## Task statement
Leaving out any pictures, print the entries that follow exactly as they stand.
═══
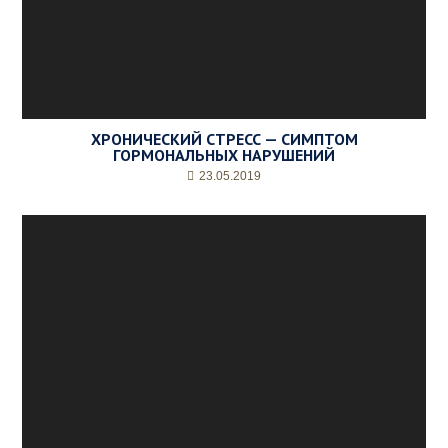
ХРОНИЧЕСКИЙ СТРЕСС — СИМПТОМ
ГОРМОНАЛЬНЫХ НАРУШЕНИЙ
23.05.2019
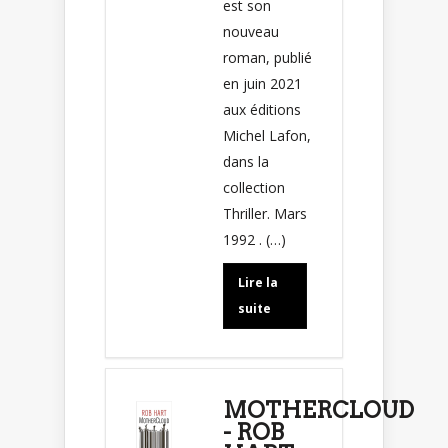
est son
nouveau
roman, publié
en juin 2021
aux éditions
Michel Lafon,
dans la
collection
Thriller. Mars
1992 . (…)
Lire la
suite
MOTHERCLOUD
- ROB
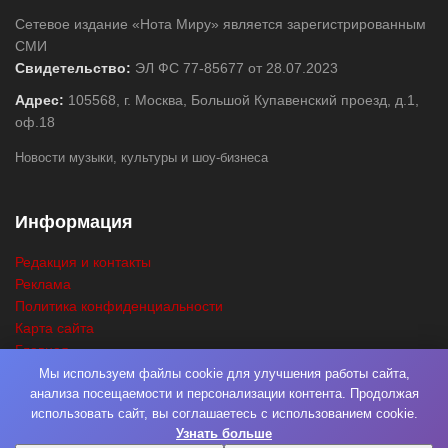
Сетевое издание «Нота Миру» является зарегистрированным
СМИ
Свидетельство:
ЭЛ ФС 77-85677 от 28.07.2023
Адрес:
105568, г. Москва, Большой Купавенский проезд, д.1,
оф.18
Новости музыки, культуры и шоу-бизнеса
Информация
Редакция и контакты
Реклама
Политика конфиденциальности
Карта сайта
Главная
Поиск
Мы используем файлы cookie для улучшения работы сайта,
анализа посещаемости и персонализации контента. Продолжая
использовать сайт, вы соглашаетесь с использованием cookie.
Узнать больше
© 2026
Нота Миру
. Разработка
Фабрика Медиа Мьюзик
. Все права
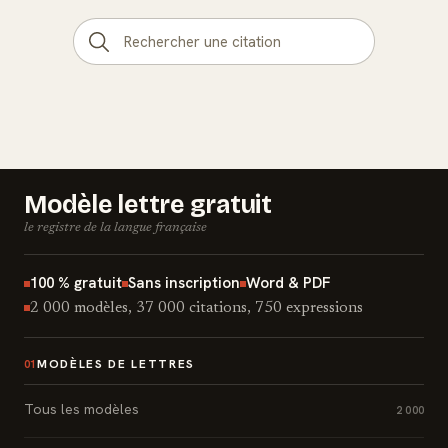
Modèle lettre gratuit
le registre de la langue française
100 % gratuit
Sans inscription
Word & PDF
2 000 modèles, 37 000 citations, 750 expressions
MODÈLES DE LETTRES
01
Tous les modèles
2 000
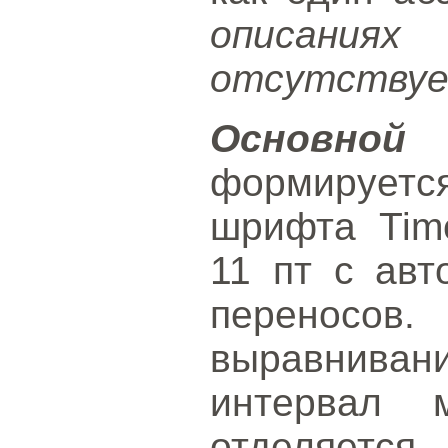
описаниях
отсутствуе
Основн
формирует
шрифта Tim
11 пт с авт
переносов
выравниван
интервал 
отделяется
═══
## Exercise output
ХРОНИЧЕСКИЙ СТРЕСС — СИМПТОМ
ГОРМОНАЛЬНЫХ НАРУШЕНИЙ
23.05.2019
est son
nouveau
roman, publié
en juin 2021
aux éditions
Michel Lafon,
dans la
collection
Thriller. Mars
1992 . (…)
Lire la
suite
MOTHERCLOUD
- ROB
Сетевое издание «Нота Миру» является зарегистрированным
СМИ
Свидетельство:
ЭЛ ФС 77-85677 от 28.07.2023
Адрес:
105568, г. Москва, Большой Купавенский проезд, д.1,
оф.18
Новости музыки, культуры и шоу-бизнеса
Информация
Редакция и контакты
Реклама
Политика конфиденциальности
Карта сайта
Главная
Поиск
Мы используем файлы cookie для улучшения работы сайта,
анализа посещаемости и персонализации контента. Продолжая
использовать сайт, вы соглашаетесь с использованием cookie.
Узнать больше
© 2026
Нота Миру
. Разработка
Фабрика Медиа Мьюзик
. Все права
Modèle lettre gratuit
le registre de la langue française
100 % gratuit
Sans inscription
Word & PDF
2 000 modèles, 37 000 citations, 750 expressions
MODÈLES DE LETTRES
01
Tous les modèles
2 000
описаниях
отсутствуе
Основн
формирует
шрифта Tim
11 пт с авт
переносов
выравниван
интервал 
отделяется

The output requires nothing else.